The perfect execution of a voluntary movement requires the appropriate integration of current bodily state, sensory input and desired outcome. To assure that this motor output becomes and remains appropriate, the brain needs to learn from the result of previous outputs. The cerebellum plays a central role in sensorimotor integration, yet -despite decades of studies- there is no generally excepted theory for cerebellar functioning. Our previous work (Zhou et al., 2014) demonstrated that cerebellar modules, identified based on anatomical connectivity and gene expression, differ distinctly in spike activity properties. It is the lab's long-term goal to identify the ontogeny of anatomical and physiological differences between modules, and their functional consequences. The working hypothesis is that these differences can explain existing controversies, and unify contradicting results into one central theory.

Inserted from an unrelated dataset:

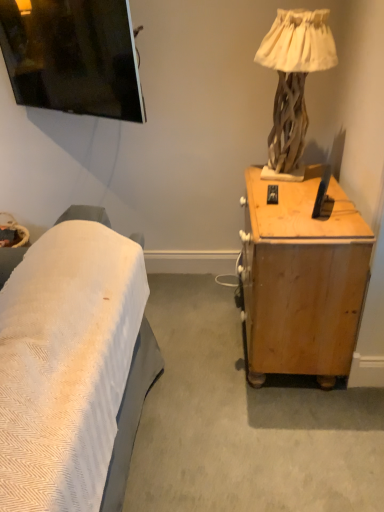 What are the coordinates of `blank space to the left of wooden desk at right` in the screenshot? It's located at (193, 340).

We aim to test this working hypothesis in several steps:
1. Identify the development of connectivity and activity patterns at the input stage of the cerebellar cortex in relation to the cerebellar modules.
2. Relate the differences in gene expression levels between modules to differences in morphology, activity and plasticity in juvenile mice.
3. Determine how module specific output develops in relation to behavior and what the effect of module specific mutations is on cerebellum-dependent motor tasks and higher order functions.
4. Evaluate the pattern of phenotype development in cerebellum-related disorders
To this end we will make us of a wide variety of research techniques, including: behavioral analyses, in vivo electrophysiology, (rabies) viral tracing, two-photon imaging, in vitro electrophysiology, immunohistochemistry and genomics and proteomics approaches.
With this work we aim to reveal how distinct difference between cerebellar modules develop, and how this ensemble ensures proper cerebellar information processing for optimal coordination of timing and force of movements.